Certes, cer­tai­nes grèves comme celle dans les ephad sem­blent dures parce que lon­gues et rela­ti­ve­ment médiatisées, mais il est dif­fi­cile de mesu­rer leur impact effec­tif, car se déclarer en grève ne signi­fie pas forcément blo­quer le fonc­tion­ne­ment de l’ins­ti­tu­tion. En effet, ce blo­cage néces­site un dépas­se­ment de fonc­tion contre­di­sant jus­te­ment l’éthique du tra­vail qui accom­pa­gne l’idée de ser­vice public ou diver­ses formes de “tra­vail social”.

À la sncf, la ligne de démar­ca­tion semble passer entre une base qui pous­se­rait à la grève reconduc­ti­ble coup de force et des syn­di­cats qui pen­chent pour une grève perlée plus économe financièrement, moins blo­quante, mais plus désor­ga­ni­sa­trice peut être dans la mesure où elle rendra plus dif­fi­cile la réqui­si­tion des cadres et des « jaunes ». Mais l’essen­tiel ne nous paraît pas être cette oppo­si­tion si elle est prise comme oppo­si­tion entre deux posi­tions de prin­cipe, mais plutôt de savoir com­ment le rap­port de force sur le ter­rain déter­mine ce qui pour­rait rendre ces actions à la fois offen­si­ves et effec­ti­ves.

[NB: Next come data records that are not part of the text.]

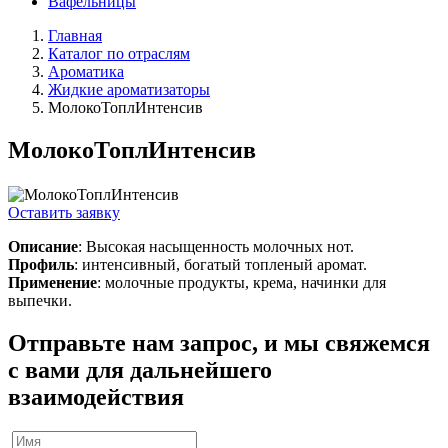
Вафельницы
Главная
Каталог по отраслям
Ароматика
Жидкие ароматизаторы
МолокоТоплИнтенсив
МолокоТоплИнтенсив
Оставить заявку
Описание
: Высокая насыщенность молочных нот.
Профиль
: интенсивный, богатый топленый аромат.
Применение
: молочные продукты, крема, начинки для
выпечки.
Отправьте нам запрос, и мы свяжемся
с вами для дальнейшего
взаимодействия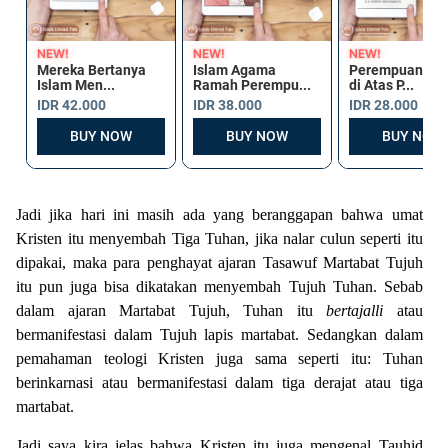
Jadi jika hari ini masih ada yang beranggapan bahwa umat
Kristen itu menyembah Tiga Tuhan, jika nalar culun seperti itu
dipakai, maka para penghayat ajaran Tasawuf Martabat Tujuh
itu pun juga bisa dikatakan menyembah Tujuh Tuhan. Sebab
dalam ajaran Martabat Tujuh, Tuhan itu
bertajalli
atau
bermanifestasi dalam Tujuh lapis martabat. Sedangkan dalam
pemahaman teologi Kristen juga sama seperti itu: Tuhan
berinkarnasi atau bermanifestasi dalam tiga derajat atau tiga
martabat.
Jadi saya kira jelas bahwa Kristen itu juga mengenal Tauhid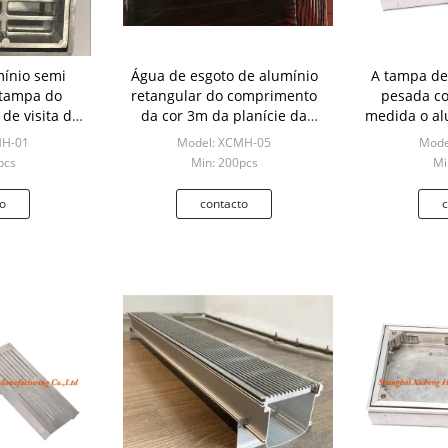
mínio semi
Água de esgoto de alumínio
A tampa de
 tampa do
retangular do comprimento
pesada co
de visita de
da cor 3m da planície da
medida o al
adrado
tampa do dreno de assoalho
MH-01
Model: XCMH-05
Mode
pcs
Min: 200pcs
Mi
o
contacto
c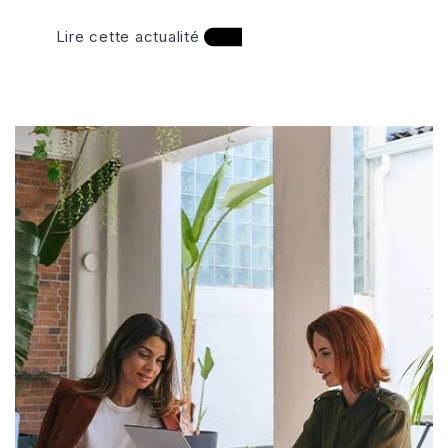
Lire cette actualité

Indépen­dam­ment des présupposés poli­ti­ques qui peu­vent oppo­ser d’une part, des mili­tants prêts à pren­dre des posi­tions maxi­ma­lis­tes et de l’autre des syn­di­cats tenus par la nécessité de ne pas élabo­rer de stratégie en dehors du cadre de la recher­che d’une négocia­tion, c’est bien la volonté d’aller à la bagarre qui doit être le critère de vérité de la stratégie de lutte à adop­ter. C’est-à-dire qu’avant même de parler en termes de rap­port de forces, il faut recen­ser et apprécier com­ment le méconten­te­ment se trans­forme de la récri­mi­na­tion en colère ou révolte ; en force, avant même d’apprécier le rap­port de forces et donc la conduite à suivre.